It’s difficult to talk to loved ones about the subject, says Dr Sophia Komninou, a lecturer in public health at Swansea University. "Your advice is unsolicited and it’s hard to realise they have different values to you." But it’s a pivotal time to increase trust in the shot, so what’s the best way of broaching it?
Determining the reason or reasons somebody is hesitant will pave the way, says Dr Komninou. Some are sceptical of the science around the vaccine, such as from a lack of understanding of the authorisation process. Others may be more hesitant due to a general lack of trust in governments and authorities. Meanwhile, concerns can arise after exposure to misinformation and conspiracy theories online.

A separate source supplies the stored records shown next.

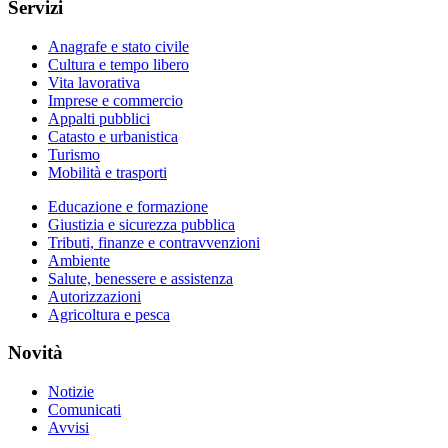
Servizi
Anagrafe e stato civile
Cultura e tempo libero
Vita lavorativa
Imprese e commercio
Appalti pubblici
Catasto e urbanistica
Turismo
Mobilità e trasporti
Educazione e formazione
Giustizia e sicurezza pubblica
Tributi, finanze e contravvenzioni
Ambiente
Salute, benessere e assistenza
Autorizzazioni
Agricoltura e pesca
Novità
Notizie
Comunicati
Avvisi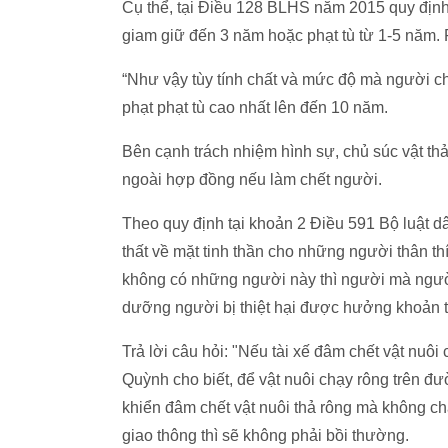
Cụ thể, tại Điều 128 BLHS năm 2015 quy định:
giam giữ đến 3 năm hoặc phạt tù từ 1-5 năm. Ph
“Như vậy tùy tính chất và mức độ mà người ch
phạt phạt tù cao nhất lên đến 10 năm.
Bên cạnh trách nhiệm hình sự, chủ súc vật thả
ngoài hợp đồng nếu làm chết người.
Theo quy định tại khoản 2 Điều 591 Bộ luật d
thất về mặt tinh thần cho những người thân th
không có những người này thì người mà người b
dưỡng người bị thiệt hại được hưởng khoản t
Trả lời câu hỏi: "Nếu tài xế đâm chết vật nuôi
Quỳnh cho biết, để vật nuôi chạy rông trên đư
khiển đâm chết vật nuôi thả rông mà không ch
giao thông thì sẽ không phải bồi thường.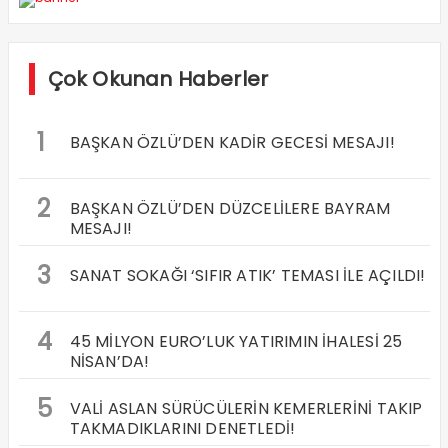
Çok Okunan Haberler
1
BAŞKAN ÖZLÜ’DEN KADİR GECESİ MESAJI!
2
BAŞKAN ÖZLÜ’DEN DÜZCELİLERE BAYRAM
MESAJI!
3
SANAT SOKAĞI ‘SIFIR ATIK’ TEMASI İLE AÇILDI!
4
45 MİLYON EURO’LUK YATIRIMIN İHALESİ 25
NİSAN’DA!
5
VALİ ASLAN SÜRÜCÜLERİN KEMERLERİNİ TAKIP
TAKMADIKLARINI DENETLEDİ!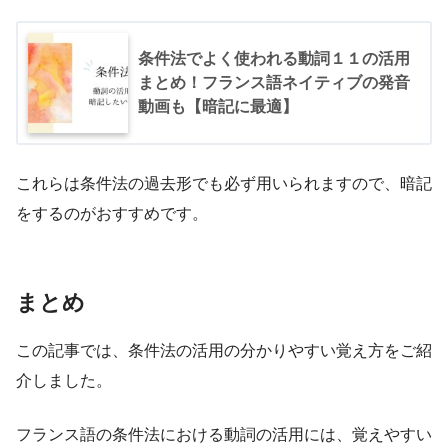
条件法でよく使われる動詞１１の活用
まとめ！フランス語ネイティブの発音
動画も【暗記に最適】
これらは条件法の過去形でも必ず用いられますので、暗記
をするのがおすすめです。
まとめ
この記事では、条件法の活用の分かりやすい覚え方をご紹
介しました。
フランス語の条件法における動詞の活用には、覚えやすい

According to Mick West, author of Escaping the Rabbit Hole: How to Debunk Conspiracy Theories Using Facts, Logic, and Respect, there's also a scale of belief, from slight vaccine hesitancy to those who are more adamantly anti-vaccine and perhaps believe conspiracy theories such as that vaccines contain microchips. "Knowing where they fall on that spectrum shows you what’s the most productive area of conversation."

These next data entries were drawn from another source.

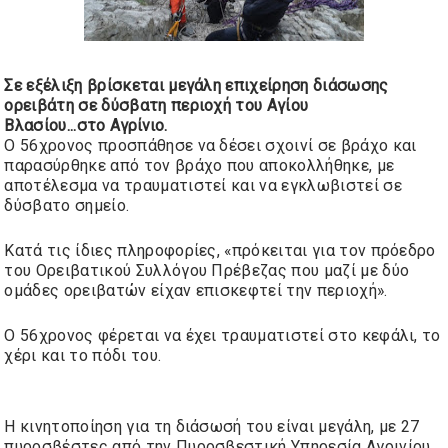
Σε εξέλιξη βρίσκεται μεγάλη επιχείρηση διάσωσης
ορειβάτη σε δύσβατη περιοχή του Αγίου
Βλασίου...
στο
Αγρίνιο
.
Ο 56χρονος προσπάθησε να δέσει σχοινί σε βράχο και
παρασύρθηκε από τον βράχο που αποκολλήθηκε, με
αποτέλεσμα να τραυματιστεί και να εγκλωβιστεί σε
δύσβατο σημείο.
Κατά τις ίδιες πληροφορίες, «πρόκειται για τον πρόεδρο
του Ορειβατικού Συλλόγου Πρέβεζας που μαζί με δύο
ομάδες ορειβατών είχαν επισκεφτεί την περιοχή».
Ο 56χρονος φέρεται να έχει τραυματιστεί στο κεφάλι, το
χέρι και το πόδι του.
Η κινητοποίηση για τη διάσωσή του είναι μεγάλη, με 27
πυροσβέστες από την Πυροσβεστική Υπηρεσία Αγρινίου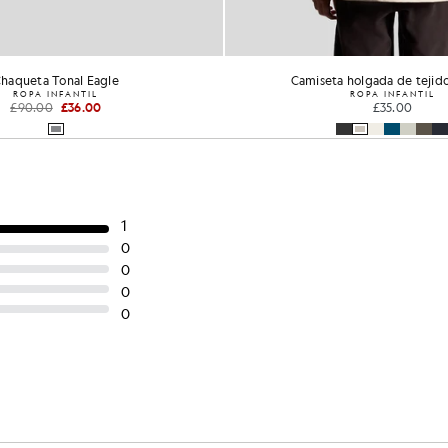
a holgada de tejido grueso
Chaqueta deportiva con águila
ROPA INFANTIL
ROPA INFANTIL
£35.00
£70.00
£28.00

People do not respond to being mocked or criticised so if you say something like 'that's stupid' or 'you don't know what you're talking about', they're probably going to fight back against you.

Mick west
Either way, maintaining a relationship with an open dialogue is paramount, West explains. "It’s only when you’ve established some kind of effective communication that you can get into the details." You can ask what their concerns are and provide an alternative viewpoint, especially if they tend to rely on a narrow range of information, he says. "Something you want to do is [get them to] at least consider other sources while acknowledging they don’t trust it. Simply exposing people to information can have a good effect."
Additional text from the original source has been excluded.